• _Description of the task_
Should a line below contain the word "وزیران", report it.

• _Listed entries_

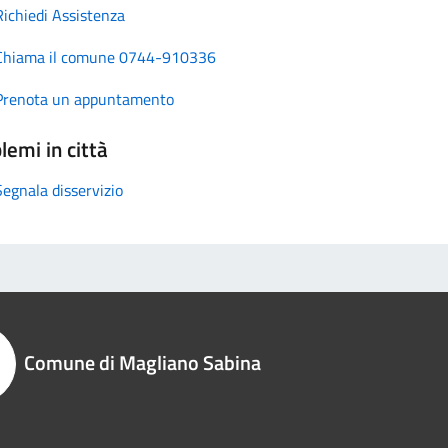
Richiedi Assistenza
Chiama il comune 0744-910336
Prenota un appuntamento
lemi in città
Segnala disservizio
Comune di Magliano Sabina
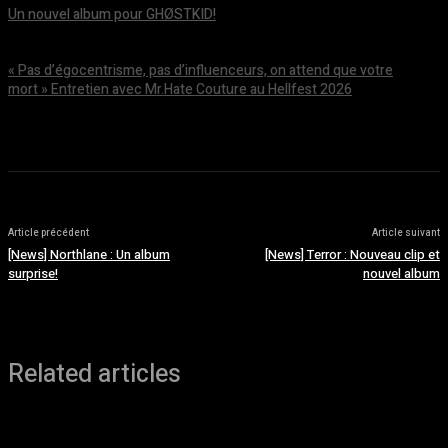
Un nouvel album pour GHØSTKID!
août 5, 2026
« Pas d’égocentrisme, pas d’influenceurs, on attend que votre
mort » Entretien avec Mr.Hate Couture au Hellfest 2026
août 5, 2026
Article précédent
Article suivant
[News] Northlane : Un album
[News] Terror : Nouveau clip et
surprise!
nouvel album
Related articles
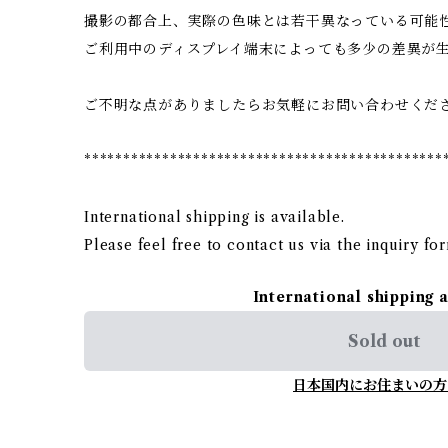
撮影の都合上、実際の色味とは若干異なっている可能
ご利用中のディスプレイ端末によっても多少の差異が
ご不明な点がありましたらお気軽にお問い合わせくだ
**********************************************
International shipping is available.
Please feel free to contact us via the inquiry fo
International shipping 
Sold out
日本国内にお住まいの方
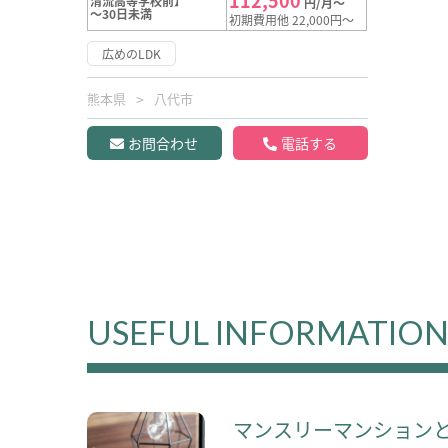
112,500
清流高等学校前】
円/月～
～30日未満
初期費用他 22,000円～
広めのLDK
熊本県
八代市
お問合わせ
電話する
USEFUL INFORMATIO
マンスリーマンション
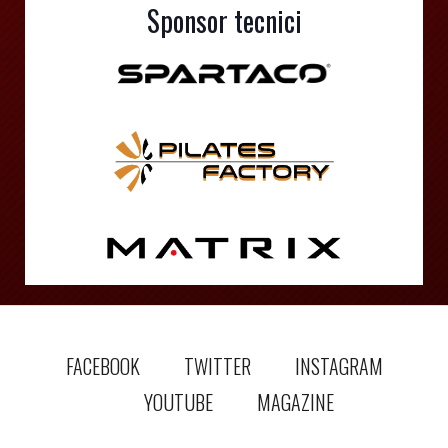
Sponsor tecnici
FACEBOOK
TWITTER
INSTAGRAM
YOUTUBE
MAGAZINE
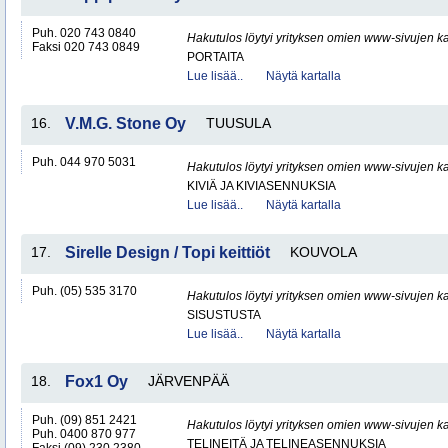
Puh. 020 743 0840
Hakutulos löytyi yrityksen omien www-sivujen ka
Faksi 020 743 0849
PORTAITA
Lue lisää..
Näytä kartalla
16.
V.M.G. Stone Oy
TUUSULA
Puh. 044 970 5031
Hakutulos löytyi yrityksen omien www-sivujen ka
KIVIÄ JA KIVIASENNUKSIA
Lue lisää..
Näytä kartalla
17.
Sirelle Design / Topi keittiöt
KOUVOLA
Puh. (05) 535 3170
Hakutulos löytyi yrityksen omien www-sivujen ka
SISUSTUSTA
Lue lisää..
Näytä kartalla
18.
Fox1 Oy
JÄRVENPÄÄ
Puh. (09) 851 2421
Hakutulos löytyi yrityksen omien www-sivujen ka
Puh. 0400 870 977
TELINEITÄ JA TELINEASENNUKSIA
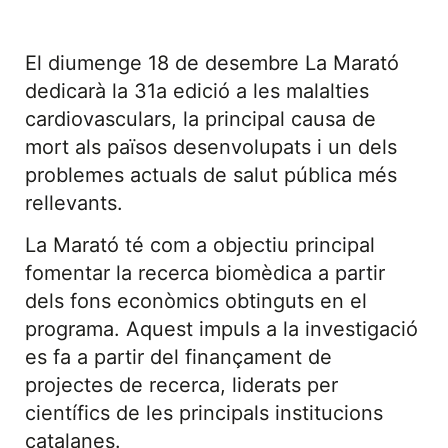
El diumenge 18 de desembre La Marató
dedicarà la 31a edició a les malalties
cardiovasculars, la principal causa de
mort als països desenvolupats i un dels
problemes actuals de salut pública més
rellevants.
La Marató té com a objectiu principal
fomentar la recerca biomèdica a partir
dels fons econòmics obtinguts en el
programa. Aquest impuls a la investigació
es fa a partir del finançament de
projectes de recerca, liderats per
científics de les principals institucions
catalanes.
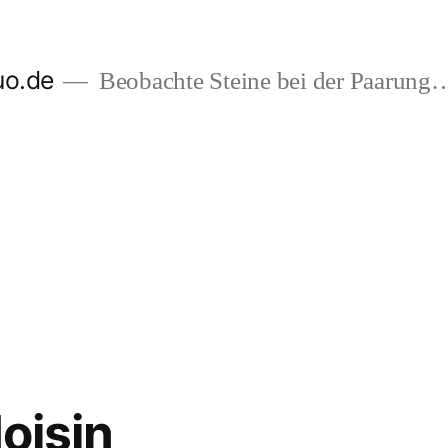
uo.de
Beobachte Steine bei der Paarung
Hoisin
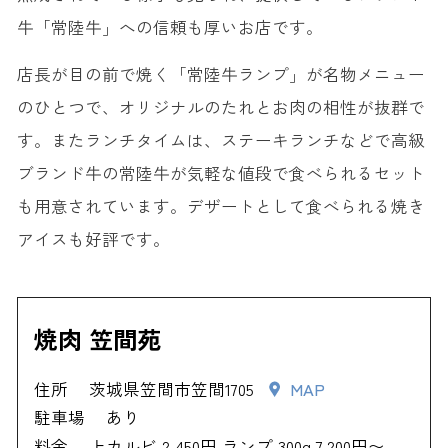
牛「常陸牛」への信頼も厚いお店です。
店長が目の前で焼く「常陸牛ランプ」が名物メニュー
のひとつで、オリジナルのたれとお肉の相性が抜群で
す。またランチタイムは、ステーキランチなどで高級
ブランド牛の常陸牛が気軽な値段で食べられるセット
も用意されています。デザートとして食べられる焼き
アイスも好評です。
焼肉 笠間苑
住所
茨城県笠間市笠間1705
MAP
駐車場
あり
料金
上カルビ 2,450円 ランプ 300g 7,200円〜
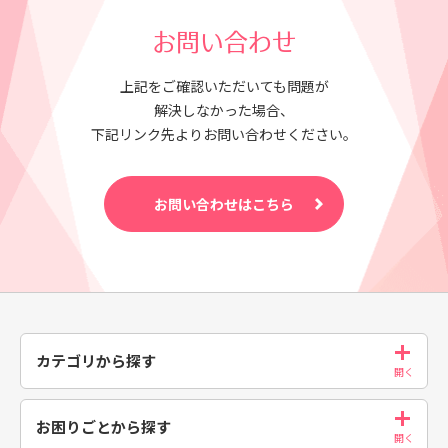
お問い合わせ
上記をご確認いただいても問題が
解決しなかった場合、
下記リンク先よりお問い合わせください。
お問い合わせはこちら
カテゴリから探す
お困りごとから探す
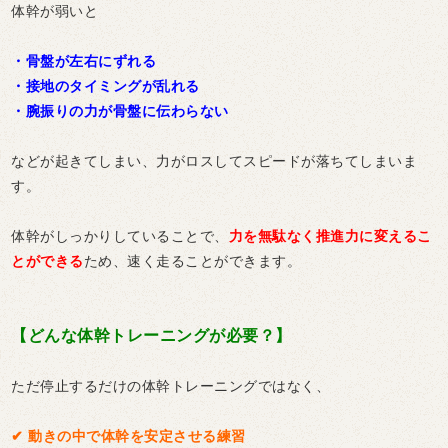
体幹が弱いと
・骨盤が左右にずれる
・接地のタイミングが乱れる
・腕振りの力が骨盤に伝わらない
などが起きてしまい、力がロスしてスピードが落ちてしまいま
す。
体幹がしっかりしていることで、
力を無駄なく推進力に変えるこ
とができる
ため、速く走ることができます。
【どんな体幹トレーニングが必要？】
ただ停止するだけの体幹トレーニングではなく、
✔︎ 動きの中で体幹を安定させる練習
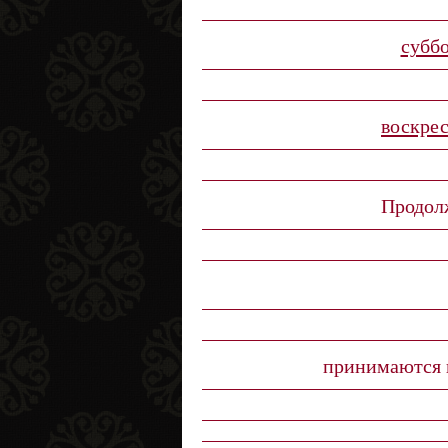
суббо
воскрес
Продолж
принимаются п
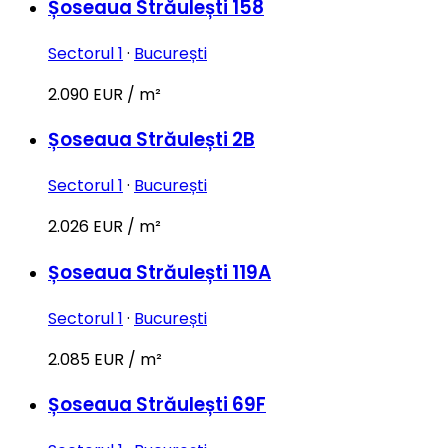
Șoseaua Străulești 158
Sectorul 1
·
București
2.090 EUR / m²
Șoseaua Străulești 2B
Sectorul 1
·
București
2.026 EUR / m²
Șoseaua Străulești 119A
Sectorul 1
·
București
2.085 EUR / m²
Șoseaua Străulești 69F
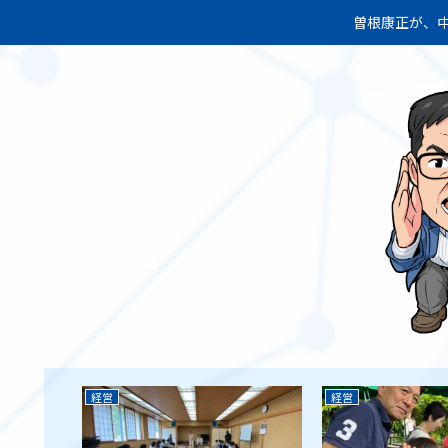
曽根康正が、中
経営
経営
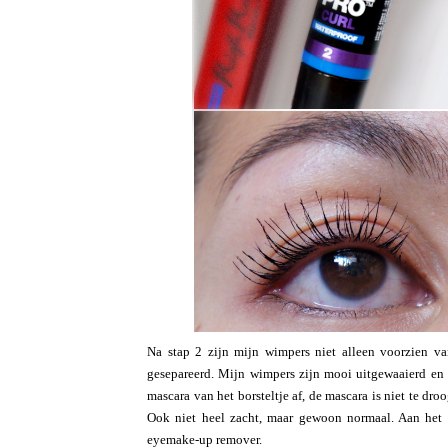
Na stap 2 zijn mijn wimpers niet alleen voorzien van
gesepareerd. Mijn wimpers zijn mooi uitgewaaierd en 
mascara van het borsteltje af, de mascara is niet te dr
Ook niet heel zacht, maar gewoon normaal. Aan het 
eyemake-up remover.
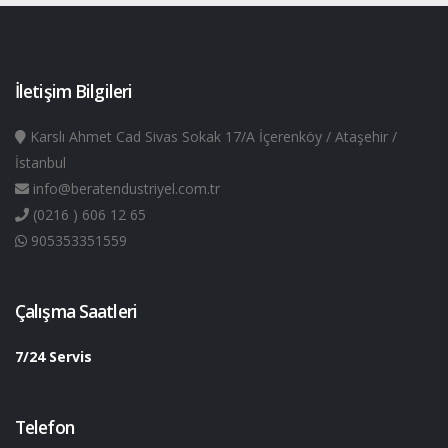
İletişim Bilgileri
Karslı Ahmet Cad Sivas Sokak 17/A İçerenköy / Ataşehir /
İstanbul
info@beratendustriyel.com.tr
(0216 ) 606 12 65
905353351559
Çalışma Saatleri
7/24 Servis
Telefon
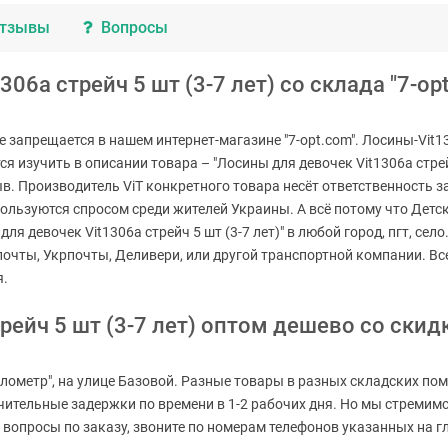
тзывы
Вопросы
06a стрейч 5 шт (3-7 лет) со склада "7-opt
 не запрещается в нашем интернет-магазине "7-opt.com". Лосины-Vit
ся изучить в описании товара – "Лосины для девочек Vit1306a стре
ыв. Производитель ViT конкретного товара несёт ответственность 
ользуются спросом среди жителей Украины. А всё потому что Детск
для девочек Vit1306a стрейч 5 шт (3-7 лет)" в любой город, пгт, се
почты, Укрпочты, Деливери, или другой транспортной компании. В
я.
рейч 5 шт (3-7 лет) оптом дешево со скид
лометр", на улице Базовой. Разные товары в разных складских пом
ачительные задержки по времени в 1-2 рабочих дня. Но мы стреми
вопросы по заказу, звоните по номерам телефонов указанных на гла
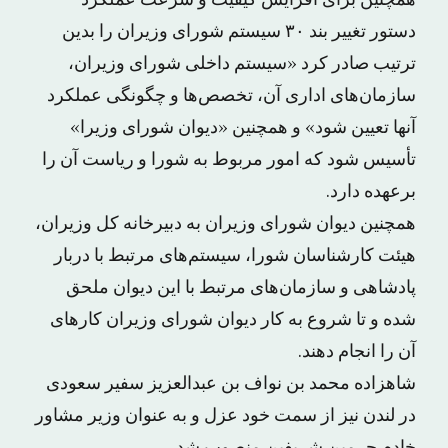
همچنین برای افزایش کیفیت و سرعت عملکرد
دستور تغییر بند ۳۰ سیستم شورای وزیران را بدین
ترتیب صادر کرد «سیستم داخلی شورای وزیران،
سازمان‌های اداری آن، تخصص‌ها و چگونگی عملکرد
آنها تعیین شود» و همچنین «دیوان شورای وزیرا»
تأسیس شود که امور مربوط به شورا و ریاست آن را
برعهده دارد.
همچنین دیوان شورای وزیران به دبیرخانه کل وزیران،
هیئت کارشناسان شورا، سیستم‌های مرتبط با دربار
پادشاهی و سازمان‌های مرتبط با این دیوان ملحق
شده و تا شروع به کار دیوان شورای وزیران کارهای
آن را انجام دهند.
شاهزاده محمد بن نواف بن عبدالعزیز سفیر سعودی
در لندن نیز از سمت خود عزل و به عنوان وزیر مشاور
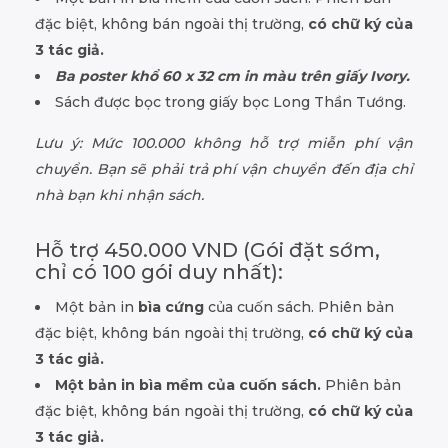
đặc biệt, không bán ngoài thị trường,
có chữ ký của
3 tác giả.
Ba poster khổ 60 x 32 cm in màu trên giấy Ivory.
Sách được bọc trong giấy bọc Long Thần Tướng.
Lưu ý: Mức 100.000 không hỗ trợ miễn phí vận
chuyển. Bạn sẽ phải trả phí vận chuyển đến địa chỉ
nhà bạn khi nhận sách.
Hỗ trợ 450.000 VND (Gói đặt sớm,
chỉ có 100 gói duy nhất):
Một bản in
bìa cứng
của cuốn sách. Phiên bản
đặc biệt, không bán ngoài thị trường,
có chữ ký của
3 tác giả.
Một bản in bìa mềm của cuốn sách.
Phiên bản
đặc biệt, không bán ngoài thị trường,
có chữ ký của
3 tác giả.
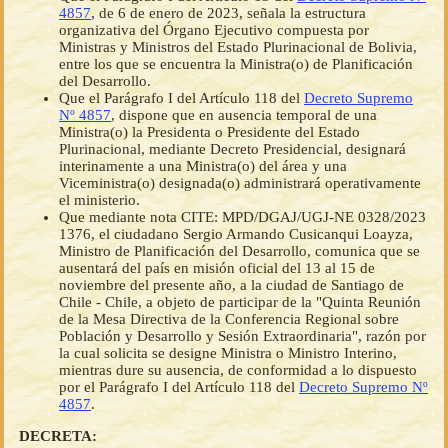
4857
, de 6 de enero de 2023, señala la estructura
organizativa del Órgano Ejecutivo compuesta por
Ministras y Ministros del Estado Plurinacional de Bolivia,
entre los que se encuentra la Ministra(o) de Planificación
del Desarrollo.
Que el Parágrafo I del Artículo 118 del
Decreto Supremo
Nº 4857
, dispone que en ausencia temporal de una
Ministra(o) la Presidenta o Presidente del Estado
Plurinacional, mediante Decreto Presidencial, designará
interinamente a una Ministra(o) del área y una
Viceministra(o) designada(o) administrará operativamente
el ministerio.
Que mediante nota CITE: MPD/DGAJ/UGJ-NE 0328/2023
1376, el ciudadano Sergio Armando Cusicanqui Loayza,
Ministro de Planificación del Desarrollo, comunica que se
ausentará del país en misión oficial del 13 al 15 de
noviembre del presente año, a la ciudad de Santiago de
Chile - Chile, a objeto de participar de la "Quinta Reunión
de la Mesa Directiva de la Conferencia Regional sobre
Población y Desarrollo y Sesión Extraordinaria", razón por
la cual solicita se designe Ministra o Ministro Interino,
mientras dure su ausencia, de conformidad a lo dispuesto
por el Parágrafo I del Artículo 118 del
Decreto Supremo Nº
4857
.
DECRETA:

• _Answer for this exercise_
دستور تغییر بند ۳۰ سیستم شورای وزیران را بدین
ترتیب صادر کرد «سیستم داخلی شورای وزیران،
همچنین دیوان شورای وزیران به دبیرخانه کل وزیران،
شده و تا شروع به کار دیوان شورای وزیران کارهای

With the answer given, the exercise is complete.